Open rexendevar opened 4 months ago
Having the same problem here on CPU only and on CUDA build . The reason behind is a time missmatch/shift in token association. The following example produced by using -ojf states the word "aber" be at 00:02:51,940 while real position in audio file is at 00:02:34,200. A few words later it believes to be at time 00:03:00, skips the audio between real position and continues with a gap/missing text.
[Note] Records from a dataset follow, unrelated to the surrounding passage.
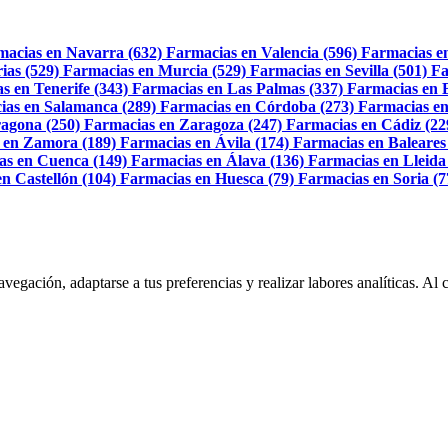
macias en Navarra (632)
Farmacias en Valencia (596)
Farmacias e
ias (529)
Farmacias en Murcia (529)
Farmacias en Sevilla (501)
Fa
s en Tenerife (343)
Farmacias en Las Palmas (337)
Farmacias en 
ias en Salamanca (289)
Farmacias en Córdoba (273)
Farmacias en
agona (250)
Farmacias en Zaragoza (247)
Farmacias en Cádiz (22
 en Zamora (189)
Farmacias en Ávila (174)
Farmacias en Baleares
as en Cuenca (149)
Farmacias en Álava (136)
Farmacias en Lleida
n Castellón (104)
Farmacias en Huesca (79)
Farmacias en Soria (7
navegación, adaptarse a tus preferencias y realizar labores analíticas.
This happening frequently until end of file.
Example with -nt
{
"text": " aber",
"timestamps": {
"from": "00:02:51,940",
"to": "00:02:53,910"
},
"offsets": {
"from": 171940,
"to": 173910
},
"id": 4340,
"p": 0.998843,
"t_dtw": -1
},
{
"text": " nicht",
"timestamps": {
"from": "00:02:53,930",
"to": "00:02:56,430"
},
"offsets": {
"from": 173930,
"to": 176430
},
"id": 1979,
"p": 0.999786,
"t_dtw": -1
},
{
"text": " mehr",
"timestamps": {
"from": "00:02:56,440",
"to": "00:02:58,430"
},
"offsets": {
"from": 176440,
"to": 178430
},
"id": 5417,
"p": 0.999682,
"t_dtw": -1
},
{
"text": ".",
"timestamps": {
"from": "00:02:58,430",
"to": "00:02:59,980"
},
"offsets": {
"from": 178430,
"to": 179980
},
"id": 13,
"p": 0.999716,
"t_dtw": -1
},
{
"text": "[_EOT_]",
"timestamps": {
"from": "00:03:00,000",
"to": "00:03:00,000"
},
"offsets": {
"from": 180000,
"to": 180000
},
"id": 50257,
"p": 0.244065,
"t_dtw": -1
}
While not using -nt produces correct timestamps:
{
"text": " aber",
"timestamps": {
"from": "00:02:34,200",
"to": "00:02:34,400"
},
"offsets": {
"from": 154200,
"to": 154400
},
"id": 4340,
"p": 0.999746,
"t_dtw": -1
},
{
"text": " nicht",
"timestamps": {
"from": "00:02:34,430",
"to": "00:02:34,710"
},
"offsets": {
"from": 154430,
"to": 154710
},
"id": 1979,
"p": 0.999973,
"t_dtw": -1
},
{
"text": " mehr",
"timestamps": {
"from": "00:02:34,710",
"to": "00:02:34,920"
},
"offsets": {
"from": 154710,
"to": 154920
},
"id": 5417,
"p": 0.999939,
"t_dtw": -1
},
{
"text": ".",
"timestamps": {
"from": "00:02:34,930",
"to": "00:02:35,140"
},
"offsets": {
"from": 154930,
"to": 155140
},
"id": 13,
"p": 0.999998,
"t_dtw": -1
},
{
"text": "[_TT_1127]",
"timestamps": {
"from": "00:02:35,140",
"to": "00:02:35,140"
},
"offsets": {
"from": 155140,
"to": 155140
},
"id": 51492,
"p": 0.711062,
"t_dtw": -1
}
(both json are from same input file) - sorry about the german language content
It seems to be producing different transcription outputs, depending on whether the no-transcriptions flag is enabled. You can see even on the JFK.wav file it's removing commas.